To our knowledge, this study is the first to investigate changes in cosmetics employ during pregnancy. The results showed that few women stopped use during pregnancy, with the exception of boom polish and nail polish remover. Virtually half of the participants considered the use of cosmetics without chance during pregnancy, and few had received advice on the affair by a health professional. Studies involving samples more than representative of the general population of meaning women are needed to confirm our findings. However, our observations would be useful in making perinatal health professionals more aware of the problems raised by cosmetics use during pregnancy.

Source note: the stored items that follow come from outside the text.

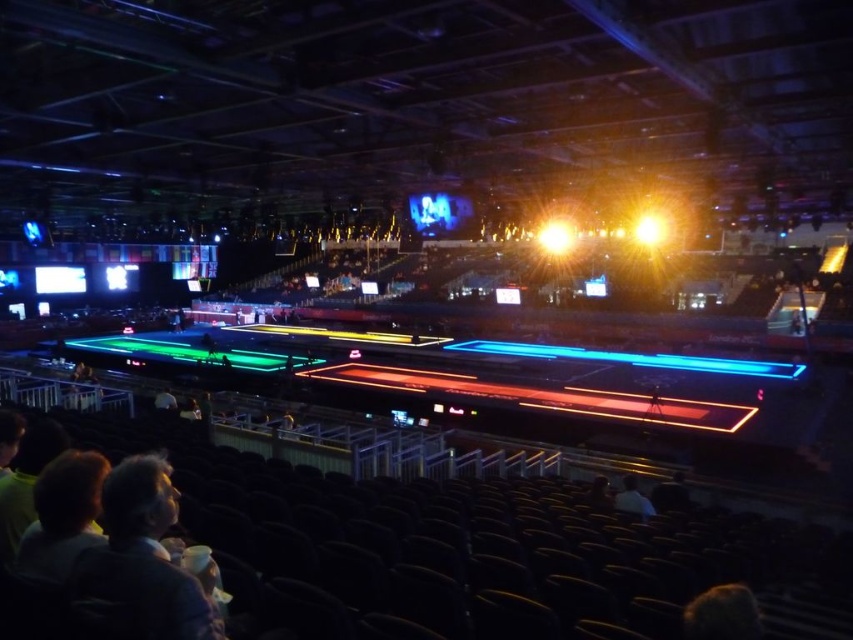 Question: Is bright yellow spotlight at center in front of white fabric person at lower left?

Choices:
 (A) yes
 (B) no

Answer: (B)

Question: Does dark brown hair at lower right appear over white fabric shirt at lower right?

Choices:
 (A) yes
 (B) no

Answer: (A)

Question: Which of the following is the closest to the observer?

Choices:
 (A) bright yellow spotlight at center
 (B) white fabric shirt at lower right
 (C) white fabric person at lower left
 (D) dark brown hair at lower right

Answer: (D)

Question: Which object appears closest to the camera in this image?

Choices:
 (A) white fabric shirt at lower right
 (B) bright yellow light at center

Answer: (A)

Question: Can you confirm if white fabric shirt at lower right is positioned above dark gray fabric jacket at lower right?

Choices:
 (A) yes
 (B) no

Answer: (A)

Question: Among these points, which one is farthest from the camera?

Choices:
 (A) (635, 500)
 (B) (167, 387)
 (C) (202, 609)
 (D) (589, 500)

Answer: (B) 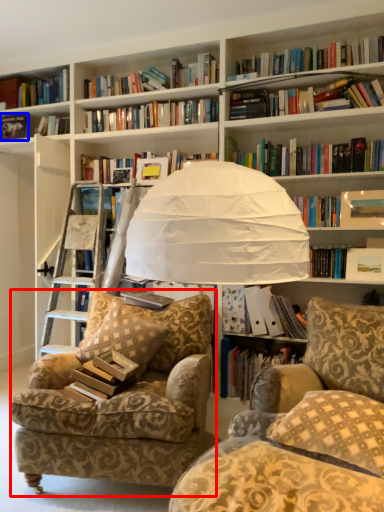 Question: Which point is closer to the camera, chair (highlighted by a red box) or book (highlighted by a blue box)?

Choices:
 (A) chair
 (B) book

Answer: (A) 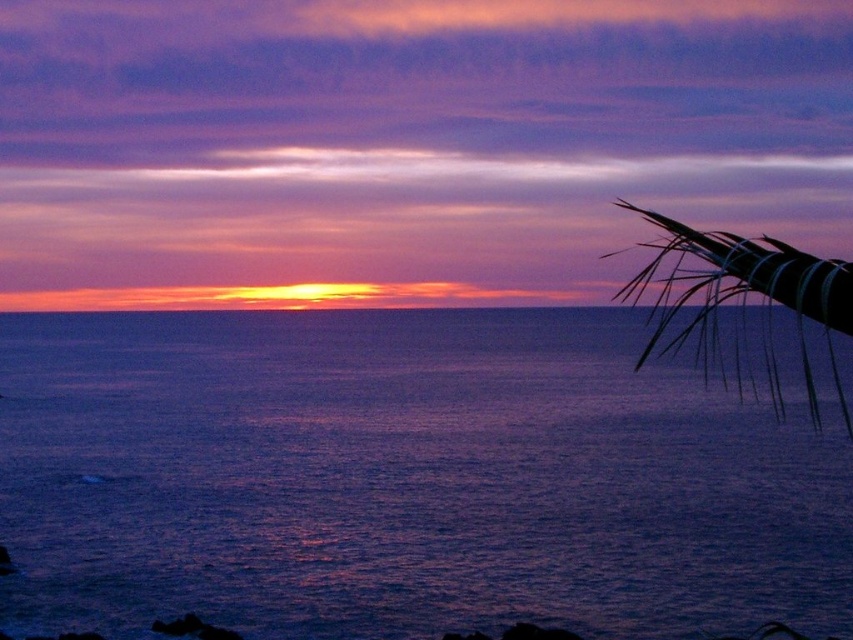 Question: Is purple water at center positioned at the back of silvery metallic palm fronds at upper right?

Choices:
 (A) yes
 (B) no

Answer: (A)

Question: Does purple water at center appear on the left side of silvery metallic palm fronds at upper right?

Choices:
 (A) yes
 (B) no

Answer: (A)

Question: Which object appears closest to the camera in this image?

Choices:
 (A) purple water at center
 (B) silvery metallic palm fronds at upper right

Answer: (B)

Question: Is purple water at center to the right of silvery metallic palm fronds at upper right from the viewer's perspective?

Choices:
 (A) no
 (B) yes

Answer: (A) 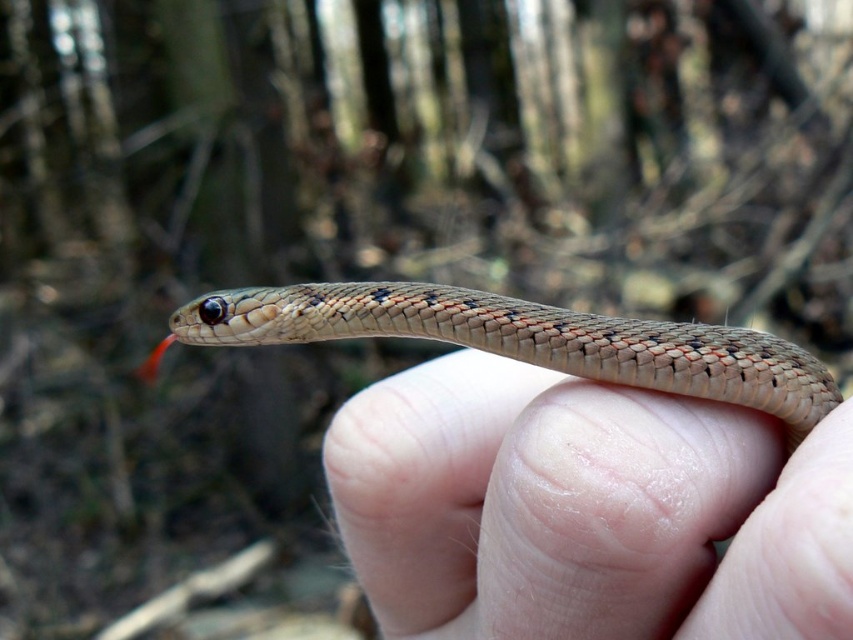 Question: Which point is closer to the camera taking this photo?

Choices:
 (A) (706, 372)
 (B) (489, 544)

Answer: (A)

Question: From the image, what is the correct spatial relationship of smooth skin at center in relation to speckled scales snake at center?

Choices:
 (A) right
 (B) left

Answer: (A)

Question: Is smooth skin at center positioned behind speckled scales snake at center?

Choices:
 (A) no
 (B) yes

Answer: (A)

Question: Does smooth skin at center appear under speckled scales snake at center?

Choices:
 (A) yes
 (B) no

Answer: (A)

Question: Which point appears closest to the camera in this image?

Choices:
 (A) (418, 289)
 (B) (473, 577)

Answer: (A) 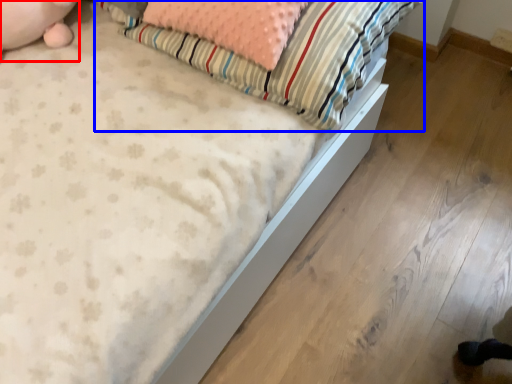 Question: Which object is closer to the camera taking this photo, animal (highlighted by a red box) or pillow (highlighted by a blue box)?

Choices:
 (A) animal
 (B) pillow

Answer: (B) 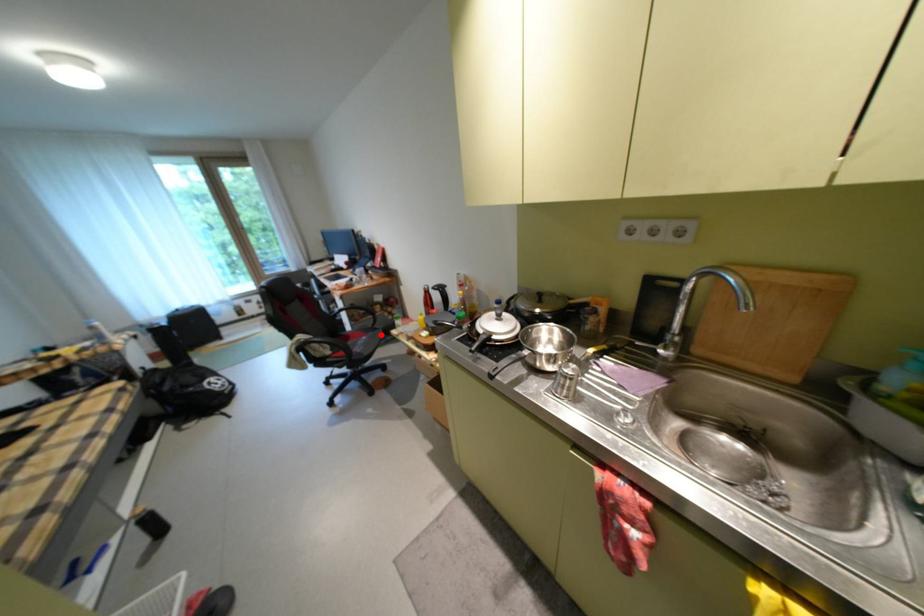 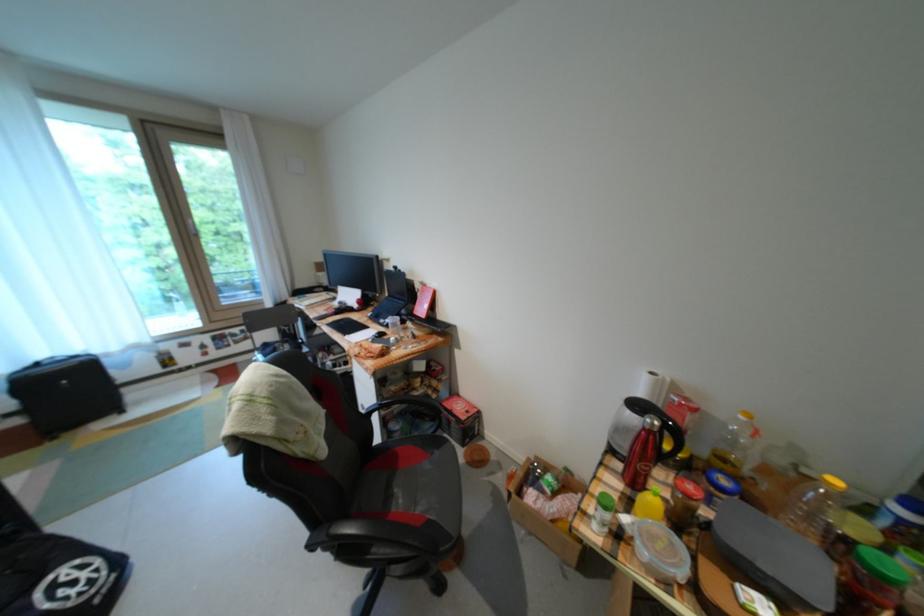 Find the pixel in the second image that matches the highlighted location in the first image.

(446, 455) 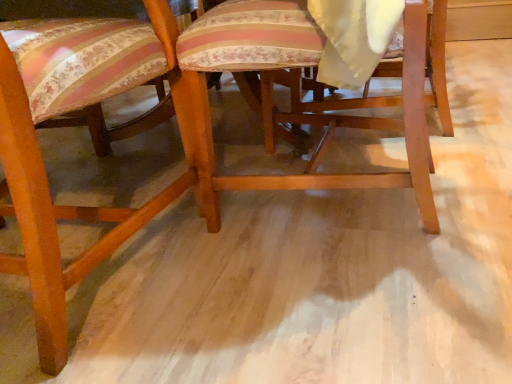 Find the location of a particular element. This screenshot has height=384, width=512. wooden chair at center, the second chair when ordered from right to left is located at coordinates (73, 125).

Describe the element at coordinates (73, 125) in the screenshot. I see `wooden chair at center, the second chair when ordered from right to left` at that location.

How much space does wooden chair at center, marked as the first chair in a right-to-left arrangement, occupy horizontally?

wooden chair at center, marked as the first chair in a right-to-left arrangement, is 21.91 inches wide.

Locate an element on the screen. The height and width of the screenshot is (384, 512). wooden chair at center, the second chair positioned from the left is located at coordinates (297, 107).

Describe the element at coordinates (297, 107) in the screenshot. I see `wooden chair at center, marked as the first chair in a right-to-left arrangement` at that location.

At what (x,y) coordinates should I click in order to perform the action: click on wooden chair at center, arranged as the first chair when viewed from the left. Please return your answer as a coordinate pair (x, y). Looking at the image, I should click on (73, 125).

Considering the positions of objects wooden chair at center, marked as the first chair in a right-to-left arrangement, and wooden chair at center, arranged as the first chair when viewed from the left, in the image provided, who is more to the left, wooden chair at center, marked as the first chair in a right-to-left arrangement, or wooden chair at center, arranged as the first chair when viewed from the left,?

Positioned to the left is wooden chair at center, arranged as the first chair when viewed from the left.

Is wooden chair at center, marked as the first chair in a right-to-left arrangement, further to the viewer compared to wooden chair at center, arranged as the first chair when viewed from the left?

Yes, wooden chair at center, marked as the first chair in a right-to-left arrangement, is further from the viewer.

Does point (270, 117) come behind point (53, 206)?

Yes.

From the image's perspective, is wooden chair at center, the second chair positioned from the left, under wooden chair at center, arranged as the first chair when viewed from the left?

No.

From a real-world perspective, is wooden chair at center, marked as the first chair in a right-to-left arrangement, positioned over wooden chair at center, the second chair when ordered from right to left, based on gravity?

Actually, wooden chair at center, marked as the first chair in a right-to-left arrangement, is physically below wooden chair at center, the second chair when ordered from right to left, in the real world.

From the picture: Between wooden chair at center, marked as the first chair in a right-to-left arrangement, and wooden chair at center, arranged as the first chair when viewed from the left, which one has larger width?

wooden chair at center, arranged as the first chair when viewed from the left.

Which of these two, wooden chair at center, the second chair positioned from the left, or wooden chair at center, arranged as the first chair when viewed from the left, stands shorter?

With less height is wooden chair at center, the second chair positioned from the left.

Which of these two, wooden chair at center, marked as the first chair in a right-to-left arrangement, or wooden chair at center, the second chair when ordered from right to left, is smaller?

Smaller between the two is wooden chair at center, marked as the first chair in a right-to-left arrangement.

Is wooden chair at center, the second chair when ordered from right to left, completely or partially inside wooden chair at center, marked as the first chair in a right-to-left arrangement?

That's incorrect, wooden chair at center, the second chair when ordered from right to left, is not inside wooden chair at center, marked as the first chair in a right-to-left arrangement.

Is the surface of wooden chair at center, marked as the first chair in a right-to-left arrangement, in direct contact with wooden chair at center, the second chair when ordered from right to left?

No, wooden chair at center, marked as the first chair in a right-to-left arrangement, is not beside wooden chair at center, the second chair when ordered from right to left.

Is wooden chair at center, the second chair positioned from the left, oriented away from wooden chair at center, the second chair when ordered from right to left?

No, wooden chair at center, the second chair positioned from the left, is not facing away from wooden chair at center, the second chair when ordered from right to left.

How different are the orientations of wooden chair at center, the second chair positioned from the left, and wooden chair at center, arranged as the first chair when viewed from the left, in degrees?

89.2 degrees.

How much distance is there between wooden chair at center, the second chair positioned from the left, and wooden chair at center, the second chair when ordered from right to left?

The distance of wooden chair at center, the second chair positioned from the left, from wooden chair at center, the second chair when ordered from right to left, is 11.25 inches.

The width and height of the screenshot is (512, 384). I want to click on chair on the right of wooden chair at center, the second chair when ordered from right to left, so click(297, 107).

Between wooden chair at center, arranged as the first chair when viewed from the left, and wooden chair at center, the second chair positioned from the left, which one appears on the left side from the viewer's perspective?

Positioned to the left is wooden chair at center, arranged as the first chair when viewed from the left.

Considering the positions of objects wooden chair at center, the second chair when ordered from right to left, and wooden chair at center, the second chair positioned from the left, in the image provided, who is behind, wooden chair at center, the second chair when ordered from right to left, or wooden chair at center, the second chair positioned from the left,?

wooden chair at center, the second chair positioned from the left, is more distant.

Considering the positions of point (66, 284) and point (339, 175), is point (66, 284) closer or farther from the camera than point (339, 175)?

Point (66, 284) appears to be closer to the viewer than point (339, 175).

From the image's perspective, is wooden chair at center, the second chair when ordered from right to left, on top of wooden chair at center, marked as the first chair in a right-to-left arrangement?

No, from the image's perspective, wooden chair at center, the second chair when ordered from right to left, is not above wooden chair at center, marked as the first chair in a right-to-left arrangement.

From a real-world perspective, is wooden chair at center, the second chair when ordered from right to left, positioned above or below wooden chair at center, marked as the first chair in a right-to-left arrangement?

In terms of real-world spatial position, wooden chair at center, the second chair when ordered from right to left, is above wooden chair at center, marked as the first chair in a right-to-left arrangement.

Consider the image. In terms of width, does wooden chair at center, arranged as the first chair when viewed from the left, look wider or thinner when compared to wooden chair at center, the second chair positioned from the left?

Clearly, wooden chair at center, arranged as the first chair when viewed from the left, has more width compared to wooden chair at center, the second chair positioned from the left.

From the picture: Considering the relative sizes of wooden chair at center, arranged as the first chair when viewed from the left, and wooden chair at center, the second chair positioned from the left, in the image provided, is wooden chair at center, arranged as the first chair when viewed from the left, taller than wooden chair at center, the second chair positioned from the left,?

Correct, wooden chair at center, arranged as the first chair when viewed from the left, is much taller as wooden chair at center, the second chair positioned from the left.

Considering the relative sizes of wooden chair at center, the second chair when ordered from right to left, and wooden chair at center, marked as the first chair in a right-to-left arrangement, in the image provided, is wooden chair at center, the second chair when ordered from right to left, bigger than wooden chair at center, marked as the first chair in a right-to-left arrangement,?

Yes.

Is wooden chair at center, marked as the first chair in a right-to-left arrangement, located within wooden chair at center, the second chair when ordered from right to left?

Actually, wooden chair at center, marked as the first chair in a right-to-left arrangement, is outside wooden chair at center, the second chair when ordered from right to left.

Would you say wooden chair at center, arranged as the first chair when viewed from the left, is a long distance from wooden chair at center, marked as the first chair in a right-to-left arrangement?

wooden chair at center, arranged as the first chair when viewed from the left, is near wooden chair at center, marked as the first chair in a right-to-left arrangement, not far away.

Is wooden chair at center, arranged as the first chair when viewed from the left, turned away from wooden chair at center, the second chair positioned from the left?

No, wooden chair at center, arranged as the first chair when viewed from the left,'s orientation is not away from wooden chair at center, the second chair positioned from the left.

How distant is wooden chair at center, the second chair when ordered from right to left, from wooden chair at center, marked as the first chair in a right-to-left arrangement?

11.25 inches.

I want to click on chair lying below the wooden chair at center, the second chair positioned from the left (from the image's perspective), so click(x=73, y=125).

Image resolution: width=512 pixels, height=384 pixels. What are the coordinates of `chair on the left of wooden chair at center, marked as the first chair in a right-to-left arrangement` in the screenshot? It's located at (73, 125).

Locate an element on the screen. Image resolution: width=512 pixels, height=384 pixels. chair below the wooden chair at center, marked as the first chair in a right-to-left arrangement (from the image's perspective) is located at coordinates (73, 125).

All health professionals should be prepare to inform and advise women nearly the potential risks and the safety of use of these products.

Acknowledgments

We thank the community pharmacists and the physicians in the gynecology dispensary for their participation in the recruitment of women for the study.

Abbreviations

The following abbreviations are used in this manuscript:

EU European Union
NPW non-meaning women
PCP personal intendance products
Pw significant women
TPHP Triphenyl phosphate

Author Contributions

Cécile Marie contributed to information analysis and estimation and wrote the manuscript. Sophie Cabut nerveless data and contributed to data analysis and interpretation. Françoise Vendittelli wrote the manuscript. Marie-Pierre Sauvant-Rochat designed and coordinated the study and wrote the manuscript. All the authors have reviewed, revised and approved the concluding manuscript.

Conflicts of Interest

The authors declare no conflict of interest.